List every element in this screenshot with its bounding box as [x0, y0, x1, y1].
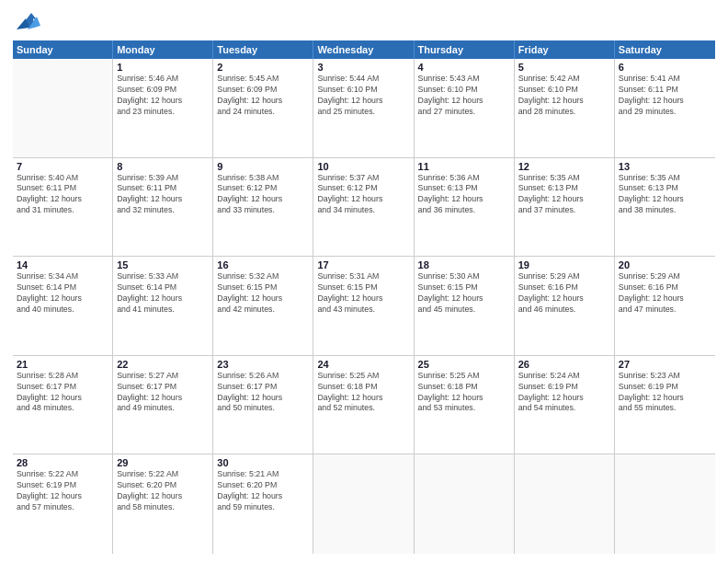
day-info: Sunrise: 5:40 AM Sunset: 6:11 PM Dayligh…	[17, 173, 108, 217]
day-number: 21	[17, 359, 108, 370]
day-number: 1	[117, 62, 209, 73]
day-number: 9	[217, 161, 309, 172]
cal-cell: 26Sunrise: 5:24 AM Sunset: 6:19 PM Dayli…	[515, 356, 615, 454]
day-info: Sunrise: 5:25 AM Sunset: 6:18 PM Dayligh…	[418, 371, 510, 415]
header-tuesday: Tuesday	[213, 40, 313, 59]
cal-cell: 21Sunrise: 5:28 AM Sunset: 6:17 PM Dayli…	[13, 356, 113, 454]
day-number: 13	[619, 161, 711, 172]
cal-week-4: 21Sunrise: 5:28 AM Sunset: 6:17 PM Dayli…	[13, 356, 715, 455]
day-number: 22	[117, 359, 209, 370]
day-number: 28	[17, 457, 108, 468]
cal-cell: 10Sunrise: 5:37 AM Sunset: 6:12 PM Dayli…	[313, 158, 414, 257]
cal-cell: 9Sunrise: 5:38 AM Sunset: 6:12 PM Daylig…	[213, 158, 313, 257]
header-friday: Friday	[515, 40, 615, 59]
logo	[13, 9, 45, 35]
cal-cell: 12Sunrise: 5:35 AM Sunset: 6:13 PM Dayli…	[515, 158, 615, 257]
cal-cell: 11Sunrise: 5:36 AM Sunset: 6:13 PM Dayli…	[415, 158, 515, 257]
cal-cell: 1Sunrise: 5:46 AM Sunset: 6:09 PM Daylig…	[113, 59, 213, 157]
day-info: Sunrise: 5:29 AM Sunset: 6:16 PM Dayligh…	[518, 271, 610, 316]
cal-cell: 27Sunrise: 5:23 AM Sunset: 6:19 PM Dayli…	[615, 356, 715, 454]
day-number: 24	[317, 359, 409, 370]
day-info: Sunrise: 5:39 AM Sunset: 6:11 PM Dayligh…	[117, 173, 209, 217]
header-monday: Monday	[113, 40, 213, 59]
day-info: Sunrise: 5:21 AM Sunset: 6:20 PM Dayligh…	[217, 469, 309, 513]
day-info: Sunrise: 5:28 AM Sunset: 6:17 PM Dayligh…	[17, 371, 108, 415]
day-number: 19	[518, 259, 610, 270]
day-info: Sunrise: 5:41 AM Sunset: 6:11 PM Dayligh…	[619, 74, 711, 118]
day-number: 30	[217, 457, 309, 468]
calendar-body: 1Sunrise: 5:46 AM Sunset: 6:09 PM Daylig…	[13, 59, 715, 554]
day-info: Sunrise: 5:44 AM Sunset: 6:10 PM Dayligh…	[317, 74, 409, 118]
cal-cell: 23Sunrise: 5:26 AM Sunset: 6:17 PM Dayli…	[213, 356, 313, 454]
cal-cell: 24Sunrise: 5:25 AM Sunset: 6:18 PM Dayli…	[313, 356, 414, 454]
cal-cell	[415, 454, 515, 554]
day-number: 4	[418, 62, 510, 73]
cal-cell: 19Sunrise: 5:29 AM Sunset: 6:16 PM Dayli…	[515, 257, 615, 355]
cal-week-2: 7Sunrise: 5:40 AM Sunset: 6:11 PM Daylig…	[13, 158, 715, 258]
cal-cell	[515, 454, 615, 554]
day-number: 26	[518, 359, 610, 370]
calendar-header: Sunday Monday Tuesday Wednesday Thursday…	[13, 40, 715, 59]
day-info: Sunrise: 5:36 AM Sunset: 6:13 PM Dayligh…	[418, 173, 510, 217]
day-number: 27	[619, 359, 711, 370]
header-sunday: Sunday	[13, 40, 113, 59]
cal-cell: 14Sunrise: 5:34 AM Sunset: 6:14 PM Dayli…	[13, 257, 113, 355]
cal-cell	[313, 454, 414, 554]
day-number: 15	[117, 259, 209, 270]
day-info: Sunrise: 5:32 AM Sunset: 6:15 PM Dayligh…	[217, 271, 309, 316]
day-info: Sunrise: 5:38 AM Sunset: 6:12 PM Dayligh…	[217, 173, 309, 217]
day-info: Sunrise: 5:22 AM Sunset: 6:20 PM Dayligh…	[117, 469, 209, 513]
day-info: Sunrise: 5:31 AM Sunset: 6:15 PM Dayligh…	[317, 271, 409, 316]
day-number: 23	[217, 359, 309, 370]
cal-cell: 5Sunrise: 5:42 AM Sunset: 6:10 PM Daylig…	[515, 59, 615, 157]
day-number: 5	[518, 62, 610, 73]
day-info: Sunrise: 5:34 AM Sunset: 6:14 PM Dayligh…	[17, 271, 108, 316]
cal-cell: 17Sunrise: 5:31 AM Sunset: 6:15 PM Dayli…	[313, 257, 414, 355]
cal-cell: 4Sunrise: 5:43 AM Sunset: 6:10 PM Daylig…	[415, 59, 515, 157]
cal-cell: 20Sunrise: 5:29 AM Sunset: 6:16 PM Dayli…	[615, 257, 715, 355]
day-number: 17	[317, 259, 409, 270]
cal-cell: 8Sunrise: 5:39 AM Sunset: 6:11 PM Daylig…	[113, 158, 213, 257]
day-number: 11	[418, 161, 510, 172]
day-number: 10	[317, 161, 409, 172]
cal-cell: 25Sunrise: 5:25 AM Sunset: 6:18 PM Dayli…	[415, 356, 515, 454]
day-info: Sunrise: 5:26 AM Sunset: 6:17 PM Dayligh…	[217, 371, 309, 415]
cal-cell: 6Sunrise: 5:41 AM Sunset: 6:11 PM Daylig…	[615, 59, 715, 157]
day-number: 8	[117, 161, 209, 172]
day-number: 6	[619, 62, 711, 73]
day-info: Sunrise: 5:35 AM Sunset: 6:13 PM Dayligh…	[518, 173, 610, 217]
day-info: Sunrise: 5:37 AM Sunset: 6:12 PM Dayligh…	[317, 173, 409, 217]
cal-week-5: 28Sunrise: 5:22 AM Sunset: 6:19 PM Dayli…	[13, 454, 715, 554]
cal-cell: 15Sunrise: 5:33 AM Sunset: 6:14 PM Dayli…	[113, 257, 213, 355]
cal-cell: 28Sunrise: 5:22 AM Sunset: 6:19 PM Dayli…	[13, 454, 113, 554]
cal-week-3: 14Sunrise: 5:34 AM Sunset: 6:14 PM Dayli…	[13, 257, 715, 356]
header-thursday: Thursday	[415, 40, 515, 59]
cal-cell: 22Sunrise: 5:27 AM Sunset: 6:17 PM Dayli…	[113, 356, 213, 454]
day-number: 2	[217, 62, 309, 73]
day-number: 3	[317, 62, 409, 73]
day-info: Sunrise: 5:24 AM Sunset: 6:19 PM Dayligh…	[518, 371, 610, 415]
cal-cell: 2Sunrise: 5:45 AM Sunset: 6:09 PM Daylig…	[213, 59, 313, 157]
cal-cell: 7Sunrise: 5:40 AM Sunset: 6:11 PM Daylig…	[13, 158, 113, 257]
cal-cell: 13Sunrise: 5:35 AM Sunset: 6:13 PM Dayli…	[615, 158, 715, 257]
day-info: Sunrise: 5:45 AM Sunset: 6:09 PM Dayligh…	[217, 74, 309, 118]
day-number: 20	[619, 259, 711, 270]
header	[13, 9, 715, 35]
day-number: 29	[117, 457, 209, 468]
day-info: Sunrise: 5:42 AM Sunset: 6:10 PM Dayligh…	[518, 74, 610, 118]
day-info: Sunrise: 5:43 AM Sunset: 6:10 PM Dayligh…	[418, 74, 510, 118]
day-number: 12	[518, 161, 610, 172]
cal-cell	[615, 454, 715, 554]
cal-cell: 18Sunrise: 5:30 AM Sunset: 6:15 PM Dayli…	[415, 257, 515, 355]
day-info: Sunrise: 5:27 AM Sunset: 6:17 PM Dayligh…	[117, 371, 209, 415]
day-info: Sunrise: 5:35 AM Sunset: 6:13 PM Dayligh…	[619, 173, 711, 217]
day-info: Sunrise: 5:22 AM Sunset: 6:19 PM Dayligh…	[17, 469, 108, 513]
cal-cell: 30Sunrise: 5:21 AM Sunset: 6:20 PM Dayli…	[213, 454, 313, 554]
day-info: Sunrise: 5:23 AM Sunset: 6:19 PM Dayligh…	[619, 371, 711, 415]
cal-week-1: 1Sunrise: 5:46 AM Sunset: 6:09 PM Daylig…	[13, 59, 715, 158]
day-number: 18	[418, 259, 510, 270]
cal-cell: 3Sunrise: 5:44 AM Sunset: 6:10 PM Daylig…	[313, 59, 414, 157]
cal-cell	[13, 59, 113, 157]
day-number: 7	[17, 161, 108, 172]
calendar: Sunday Monday Tuesday Wednesday Thursday…	[13, 40, 715, 554]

■ **EXERCISE DESCRIPTION**
Copy every line of the data above in which the string "Sunday" appears.

■ **OUTPUT**
calendar-header: Sunday Monday Tuesday Wednesday Thursday…	[13, 40, 715, 59]
header-sunday: Sunday	[13, 40, 113, 59]
calendar: Sunday Monday Tuesday Wednesday Thursday…	[13, 40, 715, 554]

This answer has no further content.